= Gottfried Lumper =

German patristic writer (1747–1800)

Gottfried Lumper (6 February 1747 - 8 March 1800 (Hefele says 1801)) was a German
Benedictine patristic writer.

==Life==
Lumper was born at Füssen in Bavaria. At an early age, he commenced his education at the abbey school, received in the course of time the habit of the order, made his solemn profession in 1764, and was ordained priest in 1771. After this, he never left the Abbey of St. George at Villingen in the Black Forest except for occasional assistance in the sacred ministry.

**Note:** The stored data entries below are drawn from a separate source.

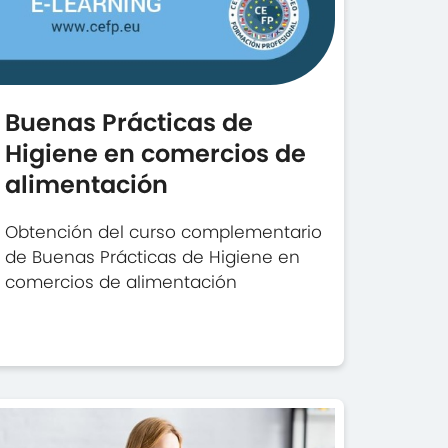
Buenas Prácticas de
Higiene en comercios de
alimentación
Obtención del curso complementario
de Buenas Prácticas de Higiene en
comercios de alimentación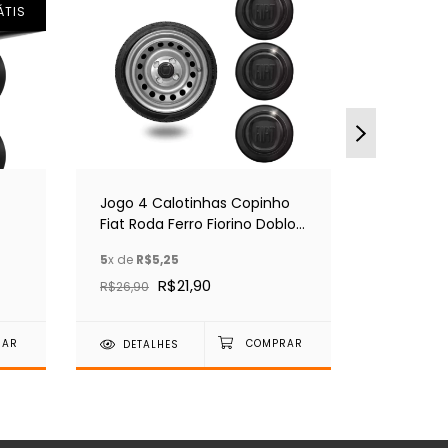
ÁTIS
Jogo 4 Calotinhas Copinho
Kit De J
Fiat Roda Ferro Fiorino Doblo
Centrais 
Uno
15
5
x de
R$5,25
7
x de
R$5,
R$21,90
R$26,90
R$35,90
DETALHES
DETAL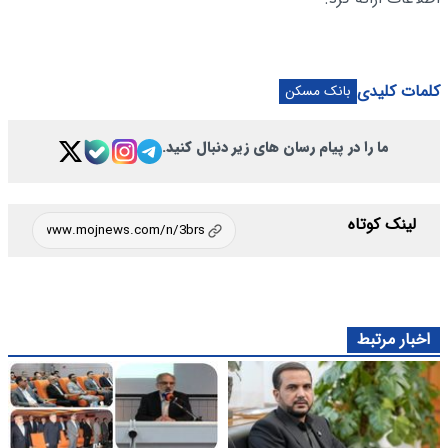
کلمات کلیدی
بانک مسکن
ما را در پیام رسان های زیر دنبال کنید.
لینک کوتاه
اخبار مرتبط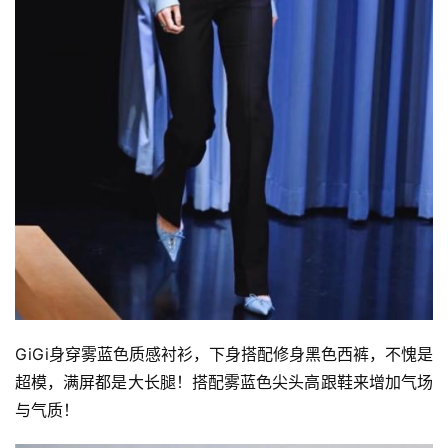
GiGi身穿雾蓝色质感衬衫，下身搭配修身黑色西裤，不愧是
超模，满屏都是大长腿！搭配雾蓝色尖头高跟鞋来增加气场
与气质！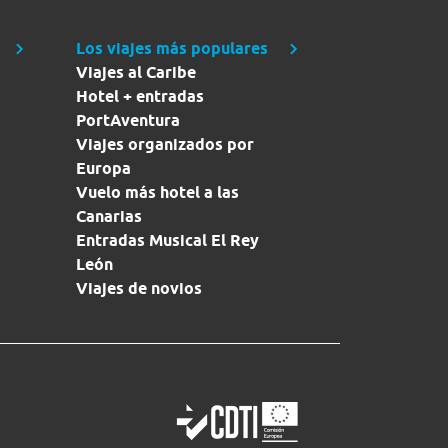
Los viajes más populares
Viajes al Caribe
Hotel + entradas
PortAventura
Viajes organizados por
Europa
Vuelo más hotel a las
Canarias
Entradas Musical El Rey
León
Viajes de novios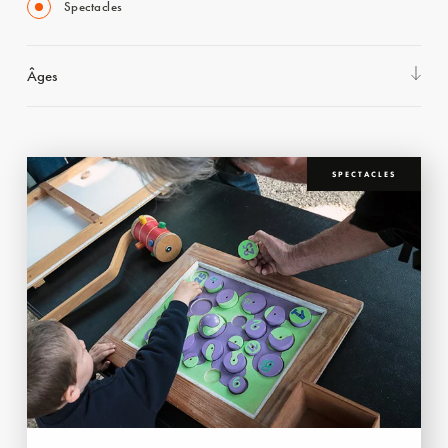
Spectacles
Âges
SPECTACLES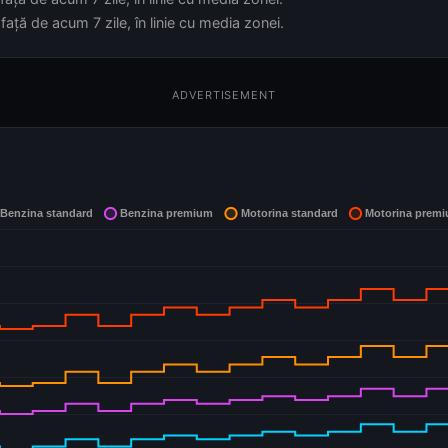
ață de acum 7 zile, în linie cu media zonei.
ADVERTISEMENT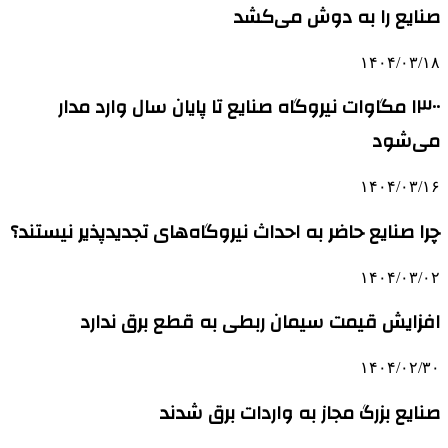
صنایع را به دوش می‌کشد
۱۴۰۴/۰۳/۱۸
۱۳۰۰ مگاوات نیروگاه صنایع تا پایان سال وارد مدار
می‌شود
۱۴۰۴/۰۳/۱۶
چرا صنایع حاضر به احداث نیروگاه‌های تجدیدپذیر نیستند؟
۱۴۰۴/۰۳/۰۲
افزایش قیمت سیمان ربطی به قطع برق ندارد
۱۴۰۴/۰۲/۳۰
صنایع بزرگ مجاز به واردات برق شدند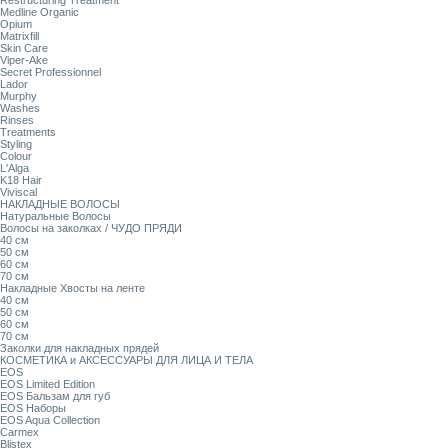
Restructuring Treatment
Medline Organic
Opium
Matrixfill
Skin Care
Viper-Ake
Secret Professionnel
Lador
Murphy
Washes
Rinses
Treatments
Styling
Colour
L'Alga
K18 Hair
Viviscal
НАКЛАДНЫЕ ВОЛОСЫ
Натуральные Волосы
Волосы на заколках / ЧУДО ПРЯДИ
40 см
50 см
60 см
70 см
Накладные Хвосты на ленте
40 см
50 см
60 см
70 см
Заколки для накладных прядей
КОСМЕТИКА и АКСЕССУАРЫ ДЛЯ ЛИЦА И ТЕЛА
EOS
EOS Limited Edition
EOS Бальзам для губ
EOS Наборы
EOS Aqua Collection
Carmex
Blistex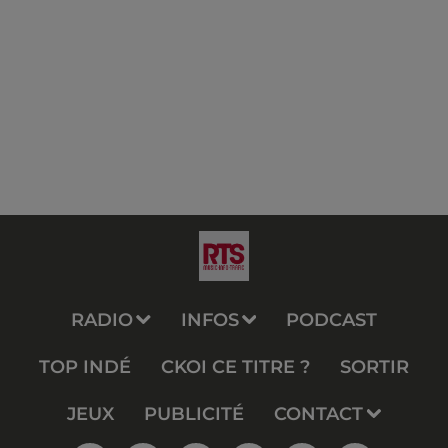
RADIO
INFOS
PODCAST
TOP INDÉ
CKOI CE TITRE ?
SORTIR
JEUX
PUBLICITÉ
CONTACT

He was appointed director of the gymnasium, and professor of church history and dogmatic theology. Later he was made prior to his monastery.

==Works==

All his spare time was employed in the study of early Christian literature. His major work was "Historia theologico-critica de vita, scriptis atque doctrina SS. Patrum aliorumque scriptorum eccl. trium priorum sæculorum", which was published in thirteen volumes at Augsburg between 1783 and 1789.

Smaller works were:

- A translation of "Historia religionis in usum prælectionum catholicarum" of Matthew Schröckh, of which two editions appeared at Augsburg in 1788 and 1790;
- two works in German, "Die römisch-kath. hl. Messe in deutscher Sprache", with various additional prayers (Ulm, 1784), and "Der Christ in der Fasten, d. i. die Fasten-Evangelia nach dem Buchstaben und sittlichen Sinne" (Ulm, 1786).

He also assisted in the publication of the periodical "Nova Bibliotheca Eccl. Friburgensis".